US Says Burma Journalists’ Sentences ‘Send Wrong Message’
By David Brunnstrom 21 July 2014
WASHINGTON — The United States, which has made a priority of improving relations with Burma, said on Friday it was “very concerned” by reports that four journalists and a newspaper boss were sentenced to 10 years’ hard labor there this month.
The sentences sent “the wrong message about Burma’s commitment to freedom of expression, including for the press,” a State Department spokesman said.
“The Burmese government has made tremendous progress in the last three years, working to develop an environment conducive to free, fair and independent media,” said the US spokesman, who did not want to be named.

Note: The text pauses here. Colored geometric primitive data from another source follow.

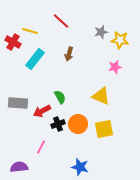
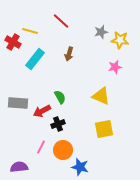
orange circle: moved 15 px left, 26 px down
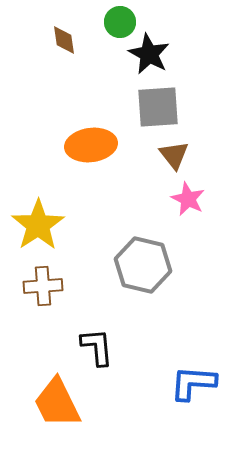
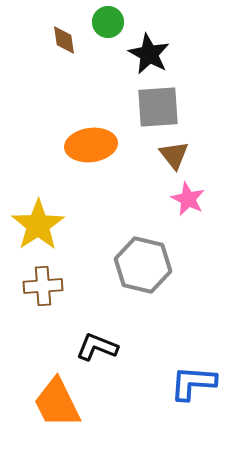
green circle: moved 12 px left
black L-shape: rotated 63 degrees counterclockwise
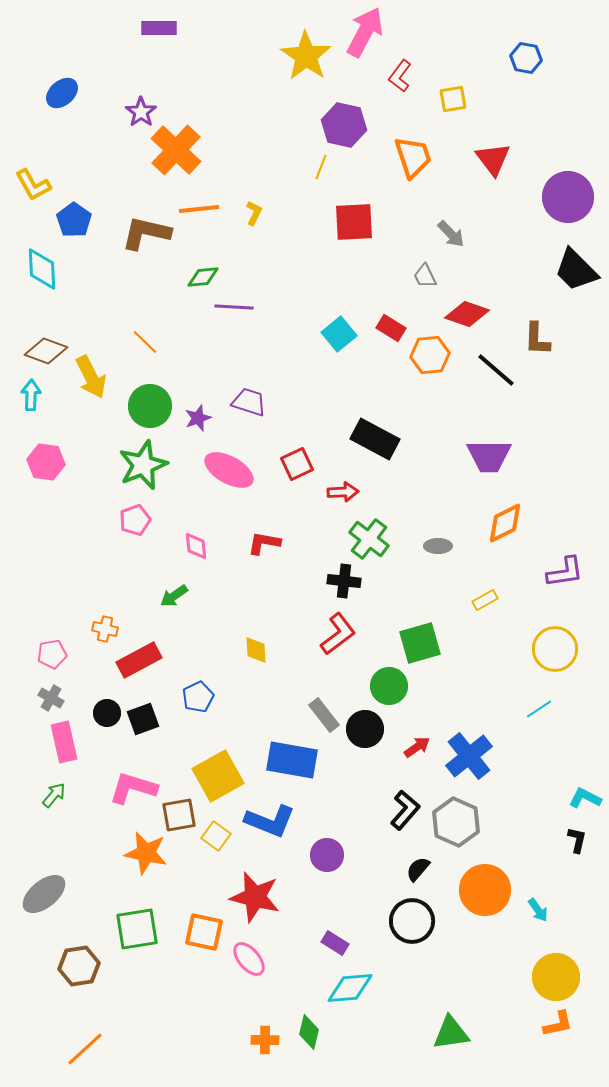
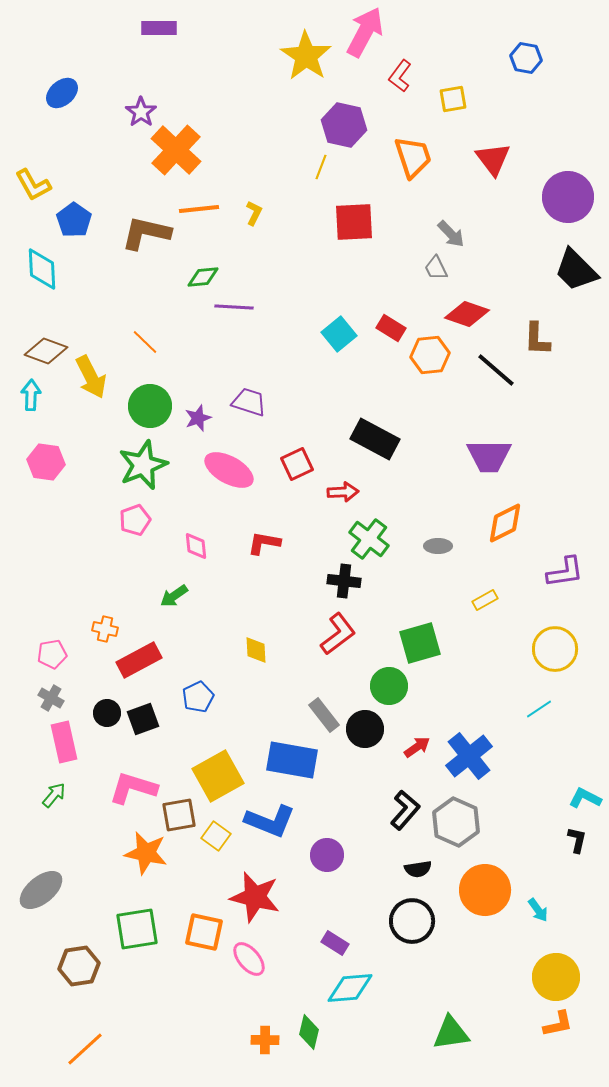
gray trapezoid at (425, 276): moved 11 px right, 8 px up
black semicircle at (418, 869): rotated 140 degrees counterclockwise
gray ellipse at (44, 894): moved 3 px left, 4 px up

“This is a critical element of a vibrant and well-functioning democracy. We urge the government of Burma to continue that trend and respect the rights of all journalists.”

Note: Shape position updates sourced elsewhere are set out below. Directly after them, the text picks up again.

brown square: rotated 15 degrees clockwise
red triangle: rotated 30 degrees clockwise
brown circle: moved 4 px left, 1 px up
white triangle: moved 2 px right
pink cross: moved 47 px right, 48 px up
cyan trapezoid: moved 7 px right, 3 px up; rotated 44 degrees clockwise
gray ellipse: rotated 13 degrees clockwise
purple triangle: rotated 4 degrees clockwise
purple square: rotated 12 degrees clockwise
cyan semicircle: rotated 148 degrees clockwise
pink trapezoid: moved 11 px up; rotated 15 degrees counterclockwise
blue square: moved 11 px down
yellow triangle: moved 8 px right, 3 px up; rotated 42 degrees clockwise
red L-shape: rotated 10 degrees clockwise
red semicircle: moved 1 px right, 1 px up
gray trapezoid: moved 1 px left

The four journalists and the chief executive of the Unity newspaper were sentenced on July 10 for reporting about an alleged chemical weapons factory, legal and media sources said.
They were arrested this year under Burma’s 1923 Official Secrets Act after reporting that a factory under the control of the Ministry of Defense was producing chemical weapons. The government denied the allegations.
Amnesty International called it “a very dark day for freedom of expression in Myanmar.”
Burma’s two-year experiment with press freedom at first moved rapidly under President Thein Sein, a former military commander whose reforms since 2011 have helped persuade Europe and the United States to roll back crippling trade sanctions.
However, a string of arrests over the past seven months has reversed the trend and has appeared to hark back to the decades of tough military rule that preceded Thein Sein’s government.
The United States has been seeking to encourage reforms in Burma, a strategically important country in Asia, where Washington is competing for influence with an increasingly assertive China.
US President Barack Obama has sought to present Burma as a foreign policy success, but the Asian country’s handling of ethnic and religious tensions and other human rights issues has been viewed in Washington with growing concern.
The Republican chairman of the US House of Representatives Foreign Affairs Committee, Ed Royce, called this month for new sanctions on Thein Sein’s government and a halt to military cooperation until persecution of minorities ends.
His Democratic counterpart, Eliot Engel, said Thein Sein’s government needed to show real progress on rights before receiving any new US policy concessions.